**WHAT YOU WILL DO:**
Beginning at the top of the data below, restate every line word for word until the line containing "体对本品敏感。本品对流感嗜血杆菌和百日咳鲍特氏菌" has been included, and omit the pictures.

Saved data entries:
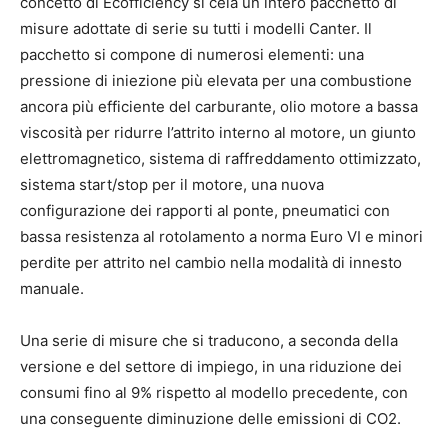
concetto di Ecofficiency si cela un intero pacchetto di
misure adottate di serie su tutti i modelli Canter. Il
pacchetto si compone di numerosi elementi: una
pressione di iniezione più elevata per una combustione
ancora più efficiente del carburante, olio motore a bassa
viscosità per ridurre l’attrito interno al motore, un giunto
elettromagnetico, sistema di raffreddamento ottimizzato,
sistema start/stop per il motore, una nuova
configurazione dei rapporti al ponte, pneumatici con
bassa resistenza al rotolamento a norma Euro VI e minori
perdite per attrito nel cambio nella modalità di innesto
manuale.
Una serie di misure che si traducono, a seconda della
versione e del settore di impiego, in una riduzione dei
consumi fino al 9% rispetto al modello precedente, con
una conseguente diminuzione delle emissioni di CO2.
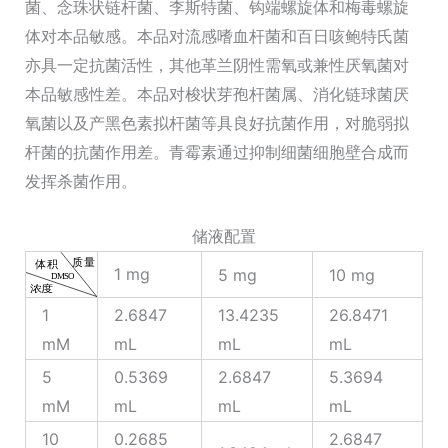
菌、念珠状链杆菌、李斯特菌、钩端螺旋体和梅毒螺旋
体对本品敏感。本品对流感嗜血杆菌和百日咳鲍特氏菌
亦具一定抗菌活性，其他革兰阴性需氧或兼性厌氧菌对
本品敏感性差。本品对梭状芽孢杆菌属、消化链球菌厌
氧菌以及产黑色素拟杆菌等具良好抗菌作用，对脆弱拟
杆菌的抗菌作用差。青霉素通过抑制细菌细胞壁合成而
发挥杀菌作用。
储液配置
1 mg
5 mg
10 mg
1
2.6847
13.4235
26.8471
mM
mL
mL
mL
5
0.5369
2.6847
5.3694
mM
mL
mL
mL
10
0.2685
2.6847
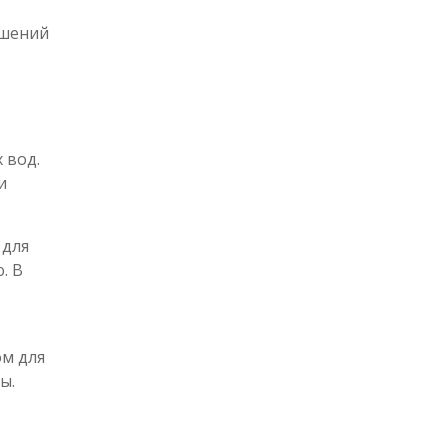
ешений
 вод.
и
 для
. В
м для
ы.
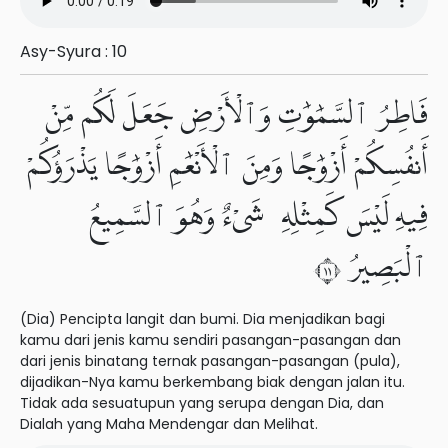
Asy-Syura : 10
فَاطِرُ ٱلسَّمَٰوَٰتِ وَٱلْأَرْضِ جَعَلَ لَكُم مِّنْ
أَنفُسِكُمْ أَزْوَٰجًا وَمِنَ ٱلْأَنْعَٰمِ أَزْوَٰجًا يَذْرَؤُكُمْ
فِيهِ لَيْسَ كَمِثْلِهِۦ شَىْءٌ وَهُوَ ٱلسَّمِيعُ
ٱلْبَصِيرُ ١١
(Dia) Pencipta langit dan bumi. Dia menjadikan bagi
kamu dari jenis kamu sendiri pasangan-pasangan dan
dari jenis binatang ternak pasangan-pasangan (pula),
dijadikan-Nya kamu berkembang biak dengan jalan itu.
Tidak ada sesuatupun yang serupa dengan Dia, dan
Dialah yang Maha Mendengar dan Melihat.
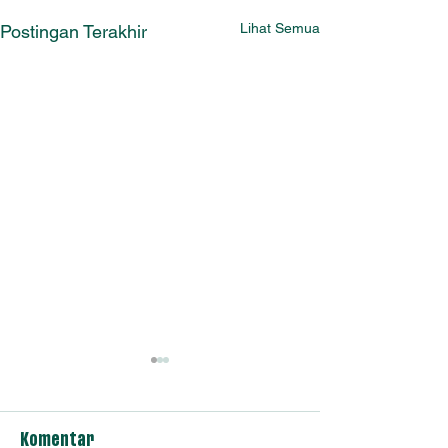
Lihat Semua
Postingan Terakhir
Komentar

**WRITTEN SOLUTION:**
concetto di Ecofficiency si cela un intero pacchetto di
misure adottate di serie su tutti i modelli Canter. Il
pacchetto si compone di numerosi elementi: una
pressione di iniezione più elevata per una combustione
ancora più efficiente del carburante, olio motore a bassa
viscosità per ridurre l’attrito interno al motore, un giunto
elettromagnetico, sistema di raffreddamento ottimizzato,
sistema start/stop per il motore, una nuova
configurazione dei rapporti al ponte, pneumatici con
bassa resistenza al rotolamento a norma Euro VI e minori
perdite per attrito nel cambio nella modalità di innesto
manuale.
Una serie di misure che si traducono, a seconda della
versione e del settore di impiego, in una riduzione dei
consumi fino al 9% rispetto al modello precedente, con
una conseguente diminuzione delle emissioni di CO2.
菌、念珠状链杆菌、李斯特菌、钩端螺旋体和梅毒螺旋
体对本品敏感。本品对流感嗜血杆菌和百日咳鲍特氏菌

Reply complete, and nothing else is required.